> [Exercise instructions]:
Could you reproduce, from the records below, everything from the line with "depending on the fulfillment location" down to the line with "surprise that many", keeping both of those lines and changing nothing?

• • • • • • •

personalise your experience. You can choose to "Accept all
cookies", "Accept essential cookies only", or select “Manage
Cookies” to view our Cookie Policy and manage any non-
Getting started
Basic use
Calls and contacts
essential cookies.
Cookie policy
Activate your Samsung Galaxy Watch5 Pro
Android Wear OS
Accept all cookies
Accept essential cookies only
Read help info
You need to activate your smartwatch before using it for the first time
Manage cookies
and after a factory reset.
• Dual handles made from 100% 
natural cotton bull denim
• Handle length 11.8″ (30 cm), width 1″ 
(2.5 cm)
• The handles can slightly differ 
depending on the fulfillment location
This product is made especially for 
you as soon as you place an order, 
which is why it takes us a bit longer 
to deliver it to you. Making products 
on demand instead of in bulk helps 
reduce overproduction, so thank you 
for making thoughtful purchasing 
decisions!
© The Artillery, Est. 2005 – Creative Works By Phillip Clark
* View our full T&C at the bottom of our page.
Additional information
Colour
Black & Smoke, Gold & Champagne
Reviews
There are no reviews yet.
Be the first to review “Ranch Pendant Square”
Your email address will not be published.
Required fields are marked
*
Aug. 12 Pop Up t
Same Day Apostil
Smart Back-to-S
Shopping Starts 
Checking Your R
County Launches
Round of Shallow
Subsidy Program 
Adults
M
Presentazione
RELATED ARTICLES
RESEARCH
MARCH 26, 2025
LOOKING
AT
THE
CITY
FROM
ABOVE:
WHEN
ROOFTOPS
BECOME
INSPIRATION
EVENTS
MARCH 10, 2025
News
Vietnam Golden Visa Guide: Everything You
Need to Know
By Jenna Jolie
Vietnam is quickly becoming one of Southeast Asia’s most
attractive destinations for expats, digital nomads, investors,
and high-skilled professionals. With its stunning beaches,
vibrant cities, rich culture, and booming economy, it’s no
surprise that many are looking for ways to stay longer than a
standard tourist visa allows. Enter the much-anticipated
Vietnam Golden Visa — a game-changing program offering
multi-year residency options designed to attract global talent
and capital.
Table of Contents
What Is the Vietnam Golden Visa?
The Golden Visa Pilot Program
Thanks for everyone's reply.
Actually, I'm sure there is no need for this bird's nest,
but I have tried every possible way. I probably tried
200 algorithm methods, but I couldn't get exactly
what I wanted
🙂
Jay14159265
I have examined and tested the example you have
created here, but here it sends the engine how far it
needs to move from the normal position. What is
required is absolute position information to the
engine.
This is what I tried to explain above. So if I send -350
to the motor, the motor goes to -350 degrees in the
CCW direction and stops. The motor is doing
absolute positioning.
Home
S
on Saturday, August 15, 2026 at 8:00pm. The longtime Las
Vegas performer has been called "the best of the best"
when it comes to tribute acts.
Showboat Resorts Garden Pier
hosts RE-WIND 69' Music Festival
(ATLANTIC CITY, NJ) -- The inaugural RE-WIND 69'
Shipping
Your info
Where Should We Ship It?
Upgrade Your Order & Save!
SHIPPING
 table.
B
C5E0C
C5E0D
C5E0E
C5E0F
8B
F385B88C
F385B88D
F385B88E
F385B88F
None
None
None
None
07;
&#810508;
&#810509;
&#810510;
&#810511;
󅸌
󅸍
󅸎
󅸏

• • • • • • •

> [Response]:
depending on the fulfillment location
This product is made especially for 
you as soon as you place an order, 
which is why it takes us a bit longer 
to deliver it to you. Making products 
on demand instead of in bulk helps 
reduce overproduction, so thank you 
for making thoughtful purchasing 
decisions!
© The Artillery, Est. 2005 – Creative Works By Phillip Clark
* View our full T&C at the bottom of our page.
Additional information
Colour
Black & Smoke, Gold & Champagne
Reviews
There are no reviews yet.
Be the first to review “Ranch Pendant Square”
Your email address will not be published.
Required fields are marked
*
Aug. 12 Pop Up t
Same Day Apostil
Smart Back-to-S
Shopping Starts 
Checking Your R
County Launches
Round of Shallow
Subsidy Program 
Adults
M
Presentazione
RELATED ARTICLES
RESEARCH
MARCH 26, 2025
LOOKING
AT
THE
CITY
FROM
ABOVE:
WHEN
ROOFTOPS
BECOME
INSPIRATION
EVENTS
MARCH 10, 2025
News
Vietnam Golden Visa Guide: Everything You
Need to Know
By Jenna Jolie
Vietnam is quickly becoming one of Southeast Asia’s most
attractive destinations for expats, digital nomads, investors,
and high-skilled professionals. With its stunning beaches,
vibrant cities, rich culture, and booming economy, it’s no
surprise that many are looking for ways to stay longer than a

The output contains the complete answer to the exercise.